> Prompt
Which of the lines below hold "Languages"? Please return each one.

> Entries taken from a collection
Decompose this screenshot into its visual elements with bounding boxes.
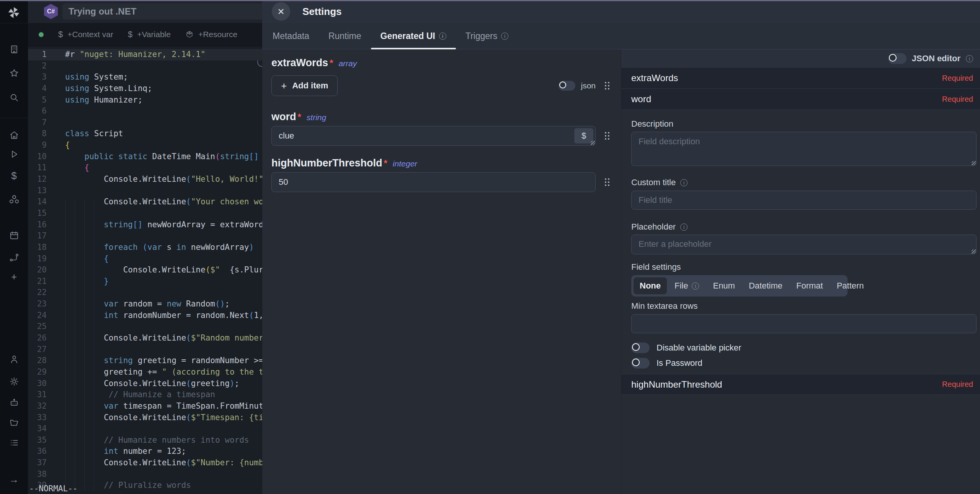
line-number: 1 bbox=[28, 49, 47, 60]
option-file[interactable]: Filei bbox=[668, 277, 705, 294]
code-text bbox=[47, 186, 65, 195]
code-text: { bbox=[47, 254, 109, 263]
code-text bbox=[47, 118, 65, 127]
description-textarea[interactable] bbox=[631, 132, 977, 166]
script-title: Trying out .NET bbox=[69, 6, 136, 17]
props-topbar: JSON editor i bbox=[621, 49, 980, 68]
vim-mode-indicator: --NORMAL-- bbox=[29, 484, 77, 493]
code-text: } bbox=[47, 277, 109, 286]
workers-robot-icon[interactable] bbox=[9, 397, 19, 408]
line-number: 15 bbox=[28, 208, 47, 219]
code-text: Console.WriteLine("Hello, World!"); bbox=[47, 174, 273, 184]
json-toggle-label: json bbox=[581, 81, 596, 90]
add-context-var-button[interactable]: $ +Context var bbox=[58, 29, 113, 39]
code-text: // Humanize numbers into words bbox=[47, 435, 249, 445]
resize-handle[interactable] bbox=[591, 141, 595, 145]
line-number: 6 bbox=[28, 106, 47, 117]
workspace-building-icon[interactable] bbox=[9, 44, 19, 54]
folders-icon[interactable] bbox=[9, 417, 19, 427]
runs-play-icon[interactable] bbox=[9, 149, 19, 159]
collapse-arrow-icon[interactable]: → bbox=[9, 474, 19, 484]
drag-handle[interactable] bbox=[604, 81, 610, 90]
option-enum[interactable]: Enum bbox=[707, 277, 741, 294]
home-icon[interactable] bbox=[9, 130, 19, 140]
line-number: 17 bbox=[28, 230, 47, 242]
favorites-star-icon[interactable] bbox=[9, 68, 19, 78]
settings-title: Settings bbox=[302, 6, 342, 18]
info-icon: i bbox=[680, 179, 688, 186]
line-number: 34 bbox=[28, 423, 47, 435]
info-icon: i bbox=[439, 33, 446, 40]
field-name: word bbox=[271, 111, 296, 123]
line-number: 30 bbox=[28, 378, 47, 390]
add-resource-label: +Resource bbox=[198, 30, 237, 39]
option-format[interactable]: Format bbox=[790, 277, 829, 294]
logs-list-icon[interactable] bbox=[9, 437, 19, 448]
line-number: 25 bbox=[28, 321, 47, 333]
tab-metadata[interactable]: Metadata bbox=[263, 23, 319, 49]
code-text bbox=[47, 322, 65, 331]
prop-row-extrawords[interactable]: extraWords Required bbox=[621, 68, 980, 89]
threshold-input[interactable] bbox=[271, 172, 596, 192]
resize-handle[interactable] bbox=[972, 249, 976, 254]
code-text: var random = new Random(); bbox=[47, 299, 230, 308]
field-settings-segmented: None Filei Enum Datetime Format Pattern bbox=[631, 275, 848, 297]
line-number: 18 bbox=[28, 242, 47, 253]
box-icon bbox=[185, 30, 194, 39]
indent-guide bbox=[65, 199, 65, 492]
line-number: 13 bbox=[28, 185, 47, 197]
info-icon: i bbox=[966, 55, 973, 62]
word-input[interactable] bbox=[271, 126, 596, 146]
code-text: { bbox=[47, 163, 89, 172]
field-properties-panel: JSON editor i extraWords Required word R… bbox=[621, 49, 980, 494]
line-number: 37 bbox=[28, 457, 47, 469]
windmill-logo-icon[interactable] bbox=[7, 5, 21, 20]
info-icon: i bbox=[501, 33, 508, 40]
min-rows-label: Min textarea rows bbox=[631, 301, 977, 311]
custom-title-input[interactable] bbox=[631, 191, 977, 210]
dollar-icon: $ bbox=[58, 29, 63, 39]
add-resource-button[interactable]: +Resource bbox=[185, 30, 237, 39]
min-rows-input[interactable] bbox=[631, 314, 977, 333]
disable-variable-picker-row: Disable variable picker bbox=[631, 342, 977, 353]
tab-runtime[interactable]: Runtime bbox=[319, 23, 371, 49]
json-toggle[interactable] bbox=[559, 81, 575, 91]
settings-gear-icon[interactable] bbox=[9, 376, 19, 386]
option-pattern[interactable]: Pattern bbox=[831, 277, 870, 294]
add-variable-button[interactable]: $ +Variable bbox=[128, 29, 171, 39]
tab-triggers[interactable]: Triggers i bbox=[456, 23, 518, 49]
schedules-calendar-icon[interactable] bbox=[9, 230, 19, 240]
code-text bbox=[47, 288, 65, 297]
line-number: 16 bbox=[28, 219, 47, 231]
is-password-toggle[interactable] bbox=[631, 358, 650, 368]
disable-variable-picker-toggle[interactable] bbox=[631, 342, 650, 353]
line-number: 19 bbox=[28, 253, 47, 265]
create-plus-icon[interactable]: + bbox=[9, 271, 19, 282]
add-item-button[interactable]: + Add item bbox=[271, 75, 338, 96]
option-none[interactable]: None bbox=[634, 277, 667, 294]
option-datetime[interactable]: Datetime bbox=[743, 277, 789, 294]
line-number: 7 bbox=[28, 117, 47, 129]
json-editor-toggle[interactable] bbox=[888, 53, 906, 64]
prop-row-threshold[interactable]: highNumberThreshold Required bbox=[621, 374, 980, 395]
generated-form: extraWords * array + Add item json word … bbox=[262, 49, 621, 494]
tab-generated-ui[interactable]: Generated UI i bbox=[371, 23, 456, 49]
drag-handle[interactable] bbox=[604, 178, 610, 187]
code-text: #r "nuget: Humanizer, 2.14.1" bbox=[47, 50, 206, 59]
drag-handle[interactable] bbox=[604, 131, 610, 140]
rail-divider bbox=[0, 118, 28, 118]
flows-route-icon[interactable] bbox=[9, 252, 19, 262]
option-label: Datetime bbox=[749, 281, 782, 291]
resources-cubes-icon[interactable] bbox=[9, 194, 19, 204]
account-person-icon[interactable] bbox=[9, 354, 19, 364]
required-badge: Required bbox=[942, 380, 973, 389]
script-title-input[interactable]: Trying out .NET bbox=[62, 3, 279, 20]
search-icon[interactable] bbox=[9, 92, 19, 103]
line-number: 9 bbox=[28, 140, 47, 151]
close-icon[interactable]: × bbox=[272, 2, 290, 21]
placeholder-textarea[interactable] bbox=[631, 235, 977, 254]
variables-dollar-icon[interactable]: $ bbox=[9, 170, 19, 181]
resize-handle[interactable] bbox=[972, 161, 976, 165]
prop-row-word[interactable]: word Required bbox=[621, 89, 980, 110]
field-type: integer bbox=[393, 159, 417, 168]
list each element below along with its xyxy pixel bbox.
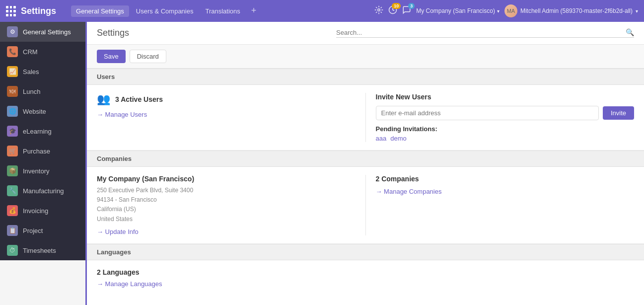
companies-section: Companies My Company (San Francisco) 250… [87, 151, 644, 244]
invite-row: Invite [376, 106, 635, 120]
activity-badge: 10 [392, 3, 401, 9]
sidebar-item-timesheets[interactable]: ⏱ Timesheets [0, 240, 87, 260]
messages-badge: 3 [408, 3, 415, 9]
manage-languages-link[interactable]: → Manage Languages [97, 280, 634, 288]
company-selector[interactable]: My Company (San Francisco) [416, 7, 500, 14]
companies-divider [365, 175, 366, 235]
active-users-row: 👥 3 Active Users [97, 93, 356, 106]
app-title: Settings [21, 6, 56, 16]
pending-tags: aaademo [376, 135, 635, 142]
sidebar-label-inventory: Inventory [23, 167, 49, 175]
sidebar-label-general-settings: General Settings [23, 28, 71, 36]
active-users-count: 3 Active Users [115, 95, 163, 103]
sidebar-item-lunch[interactable]: 🍽 Lunch [0, 81, 87, 101]
company-address: 250 Executive Park Blvd, Suite 3400 9413… [97, 186, 356, 224]
invite-title: Invite New Users [376, 93, 635, 101]
sidebar-icon-invoicing: 💰 [7, 205, 18, 216]
address-line2: 94134 - San Francisco [97, 195, 356, 205]
languages-content: 2 Languages → Manage Languages [87, 260, 644, 296]
invite-button[interactable]: Invite [603, 106, 634, 120]
users-icon: 👥 [97, 93, 110, 106]
sidebar-label-timesheets: Timesheets [23, 247, 56, 254]
companies-section-header: Companies [87, 151, 644, 167]
sidebar-label-crm: CRM [23, 48, 38, 56]
sidebar-label-project: Project [23, 227, 43, 234]
sidebar-icon-elearning: 🎓 [7, 126, 18, 137]
sidebar-item-website[interactable]: 🌐 Website [0, 101, 87, 121]
sidebar-accent [85, 22, 87, 305]
sidebar-item-elearning[interactable]: 🎓 eLearning [0, 121, 87, 141]
sidebar-icon-sales: 📈 [7, 66, 18, 77]
nav-users-companies[interactable]: Users & Companies [131, 5, 199, 17]
languages-section: Languages 2 Languages → Manage Languages [87, 244, 644, 296]
users-right: Invite New Users Invite Pending Invitati… [376, 93, 635, 142]
debug-icon-button[interactable] [374, 5, 383, 16]
manage-companies-link[interactable]: → Manage Companies [376, 188, 635, 195]
languages-count: 2 Languages [97, 268, 634, 276]
pending-invite-demo[interactable]: demo [390, 135, 407, 142]
sidebar-label-lunch: Lunch [23, 88, 40, 95]
update-info-link[interactable]: → Update Info [97, 228, 356, 235]
apps-menu-button[interactable] [6, 6, 16, 16]
sidebar-icon-project: 📋 [7, 225, 18, 236]
sidebar-icon-website: 🌐 [7, 106, 18, 117]
main-layout: ⚙ General Settings 📞 CRM 📈 Sales 🍽 Lunch… [0, 22, 644, 305]
sidebar-icon-general-settings: ⚙ [7, 26, 18, 37]
sidebar-label-sales: Sales [23, 68, 39, 76]
action-bar: Save Discard [87, 45, 644, 69]
user-menu[interactable]: MA Mitchell Admin (589370-master-2f6b2d-… [504, 4, 638, 17]
messages-icon-button[interactable]: 3 [402, 5, 411, 16]
activity-icon-button[interactable]: 10 [388, 5, 397, 16]
sidebar-item-manufacturing[interactable]: 🔧 Manufacturing [0, 181, 87, 201]
users-left: 👥 3 Active Users → Manage Users [97, 93, 356, 142]
address-line1: 250 Executive Park Blvd, Suite 3400 [97, 186, 356, 195]
nav-links: General Settings Users & Companies Trans… [71, 5, 374, 17]
address-line4: United States [97, 215, 356, 224]
companies-section-content: My Company (San Francisco) 250 Executive… [87, 167, 644, 244]
users-section-header: Users [87, 69, 644, 85]
nav-plus-button[interactable]: + [247, 5, 261, 17]
sidebar-label-invoicing: Invoicing [23, 207, 48, 215]
pending-invite-aaa[interactable]: aaa [376, 135, 387, 142]
page-title: Settings [97, 28, 129, 38]
search-container: 🔍 [336, 28, 634, 38]
sidebar-wrapper: ⚙ General Settings 📞 CRM 📈 Sales 🍽 Lunch… [0, 22, 87, 305]
companies-right: 2 Companies → Manage Companies [376, 175, 635, 235]
sidebar-label-manufacturing: Manufacturing [23, 187, 64, 195]
sidebar-icon-purchase: 🛒 [7, 146, 18, 156]
navbar-right: 10 3 My Company (San Francisco) MA Mitch… [374, 4, 638, 17]
companies-left: My Company (San Francisco) 250 Executive… [97, 175, 356, 235]
content-topbar: Settings 🔍 [87, 22, 644, 45]
sidebar-item-purchase[interactable]: 🛒 Purchase [0, 141, 87, 161]
sidebar-item-sales[interactable]: 📈 Sales [0, 62, 87, 81]
sidebar-item-crm[interactable]: 📞 CRM [0, 42, 87, 62]
content-area: Settings 🔍 Save Discard Users 👥 3 Active… [87, 22, 644, 305]
users-section: Users 👥 3 Active Users → Manage Users In… [87, 69, 644, 151]
sidebar-item-project[interactable]: 📋 Project [0, 221, 87, 240]
discard-button[interactable]: Discard [130, 50, 166, 63]
save-button[interactable]: Save [97, 50, 126, 63]
manage-users-link[interactable]: → Manage Users [97, 111, 356, 118]
nav-translations[interactable]: Translations [200, 5, 245, 17]
sidebar-label-elearning: eLearning [23, 128, 52, 135]
search-icon[interactable]: 🔍 [626, 28, 634, 36]
users-divider [365, 93, 366, 142]
invite-email-input[interactable] [376, 106, 599, 120]
company-name: My Company (San Francisco) [97, 175, 356, 183]
address-line3: California (US) [97, 205, 356, 214]
sidebar-item-inventory[interactable]: 📦 Inventory [0, 161, 87, 181]
sidebar-icon-lunch: 🍽 [7, 86, 18, 97]
companies-count: 2 Companies [376, 175, 635, 183]
sidebar-label-purchase: Purchase [23, 148, 50, 155]
nav-general-settings[interactable]: General Settings [71, 5, 129, 17]
sidebar-icon-inventory: 📦 [7, 165, 18, 176]
user-avatar: MA [504, 4, 517, 17]
sidebar-icon-crm: 📞 [7, 46, 18, 57]
users-section-content: 👥 3 Active Users → Manage Users Invite N… [87, 85, 644, 151]
sidebar-item-invoicing[interactable]: 💰 Invoicing [0, 201, 87, 221]
svg-point-0 [378, 9, 380, 11]
sidebar-label-website: Website [23, 108, 46, 115]
sidebar-item-general-settings[interactable]: ⚙ General Settings [0, 22, 87, 42]
search-input[interactable] [336, 29, 626, 36]
user-name: Mitchell Admin (589370-master-2f6b2d-all… [520, 7, 633, 14]
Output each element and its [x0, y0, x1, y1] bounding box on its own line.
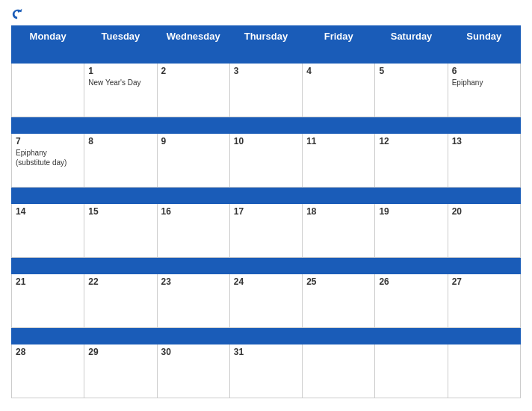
- week-row-5: 28293031: [12, 344, 521, 398]
- day-number: 31: [234, 347, 298, 357]
- day-number: 26: [379, 276, 443, 287]
- week-header-cell: [229, 188, 302, 204]
- week-header-cell: [375, 47, 448, 64]
- calendar-cell: 14: [12, 204, 84, 258]
- calendar-cell: 30: [157, 344, 229, 398]
- calendar-cell: 31: [229, 344, 302, 398]
- day-number: 7: [16, 136, 80, 146]
- day-number: 15: [88, 206, 152, 217]
- logo: [11, 7, 26, 21]
- calendar-cell: 4: [303, 64, 375, 117]
- calendar-cell: 11: [303, 134, 375, 188]
- calendar-cell: [375, 344, 448, 398]
- week-header-cell: [303, 258, 375, 274]
- calendar-cell: 29: [84, 344, 157, 398]
- calendar-cell: [448, 344, 520, 398]
- col-header-monday: Monday: [12, 26, 84, 47]
- week-header-cell: [303, 188, 375, 204]
- day-number: 14: [16, 206, 80, 217]
- week-header-cell: [448, 328, 520, 344]
- week-header-cell: [375, 328, 448, 344]
- calendar-cell: 5: [375, 64, 448, 117]
- holiday-name: Epiphany: [452, 78, 516, 87]
- week-header-cell: [84, 188, 157, 204]
- week-header-cell: [229, 47, 302, 64]
- day-number: 24: [234, 276, 298, 287]
- logo-blue-text: [11, 7, 26, 21]
- day-header-row: MondayTuesdayWednesdayThursdayFridaySatu…: [12, 26, 521, 47]
- col-header-friday: Friday: [303, 26, 375, 47]
- day-number: 18: [306, 206, 371, 217]
- day-number: 25: [306, 276, 371, 287]
- week-header-row-2: [12, 117, 521, 134]
- calendar-cell: 8: [84, 134, 157, 188]
- calendar-cell: 3: [229, 64, 302, 117]
- week-header-cell: [303, 328, 375, 344]
- day-number: 16: [161, 206, 226, 217]
- week-header-cell: [12, 328, 84, 344]
- week-header-row-3: [12, 188, 521, 204]
- calendar-cell: 7Epiphany (substitute day): [12, 134, 84, 188]
- week-header-cell: [448, 188, 520, 204]
- week-header-cell: [157, 258, 229, 274]
- day-number: 10: [234, 136, 298, 146]
- calendar-cell: 10: [229, 134, 302, 188]
- day-number: 21: [16, 276, 80, 287]
- week-header-row-5: [12, 328, 521, 344]
- calendar-cell: 6Epiphany: [448, 64, 520, 117]
- week-header-cell: [229, 258, 302, 274]
- week-row-3: 14151617181920: [12, 204, 521, 258]
- calendar-cell: 13: [448, 134, 520, 188]
- day-number: 3: [234, 66, 298, 76]
- week-header-cell: [157, 188, 229, 204]
- day-number: 20: [452, 206, 516, 217]
- calendar-cell: 26: [375, 274, 448, 328]
- holiday-name: Epiphany (substitute day): [16, 148, 80, 167]
- calendar-cell: 27: [448, 274, 520, 328]
- calendar-cell: 25: [303, 274, 375, 328]
- day-number: 19: [379, 206, 443, 217]
- week-header-cell: [12, 117, 84, 134]
- day-number: 2: [161, 66, 226, 76]
- week-header-cell: [448, 258, 520, 274]
- week-row-1: 1New Year's Day23456Epiphany: [12, 64, 521, 117]
- week-header-row-4: [12, 258, 521, 274]
- week-row-4: 21222324252627: [12, 274, 521, 328]
- day-number: 27: [452, 276, 516, 287]
- logo-bird-icon: [11, 7, 25, 21]
- calendar-cell: 24: [229, 274, 302, 328]
- week-header-cell: [303, 117, 375, 134]
- calendar-cell: 20: [448, 204, 520, 258]
- day-number: 12: [379, 136, 443, 146]
- day-number: 22: [88, 276, 152, 287]
- day-number: 1: [88, 66, 152, 76]
- day-number: 6: [452, 66, 516, 76]
- calendar-cell: [12, 64, 84, 117]
- calendar-cell: [303, 344, 375, 398]
- day-number: 28: [16, 347, 80, 357]
- col-header-tuesday: Tuesday: [84, 26, 157, 47]
- week-header-cell: [448, 47, 520, 64]
- col-header-sunday: Sunday: [448, 26, 520, 47]
- week-header-cell: [229, 117, 302, 134]
- day-number: 13: [452, 136, 516, 146]
- calendar-cell: 17: [229, 204, 302, 258]
- col-header-saturday: Saturday: [375, 26, 448, 47]
- day-number: 4: [306, 66, 371, 76]
- calendar-cell: 19: [375, 204, 448, 258]
- calendar-cell: 9: [157, 134, 229, 188]
- week-header-cell: [84, 328, 157, 344]
- page-header: [11, 7, 521, 21]
- calendar-cell: 21: [12, 274, 84, 328]
- col-header-wednesday: Wednesday: [157, 26, 229, 47]
- day-number: 30: [161, 347, 226, 357]
- week-header-row-1: [12, 47, 521, 64]
- week-row-2: 7Epiphany (substitute day)8910111213: [12, 134, 521, 188]
- calendar-cell: 12: [375, 134, 448, 188]
- calendar-table: MondayTuesdayWednesdayThursdayFridaySatu…: [11, 25, 521, 398]
- week-header-cell: [12, 188, 84, 204]
- calendar-cell: 2: [157, 64, 229, 117]
- day-number: 11: [306, 136, 371, 146]
- day-number: 23: [161, 276, 226, 287]
- calendar-cell: 28: [12, 344, 84, 398]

> Solution
manage-languages-link[interactable]: → Manage Languages [97, 280, 634, 288]
languages-content: 2 Languages → Manage Languages [87, 260, 644, 296]
languages-section: Languages 2 Languages → Manage Languages [87, 244, 644, 296]
languages-count: 2 Languages [97, 268, 634, 276]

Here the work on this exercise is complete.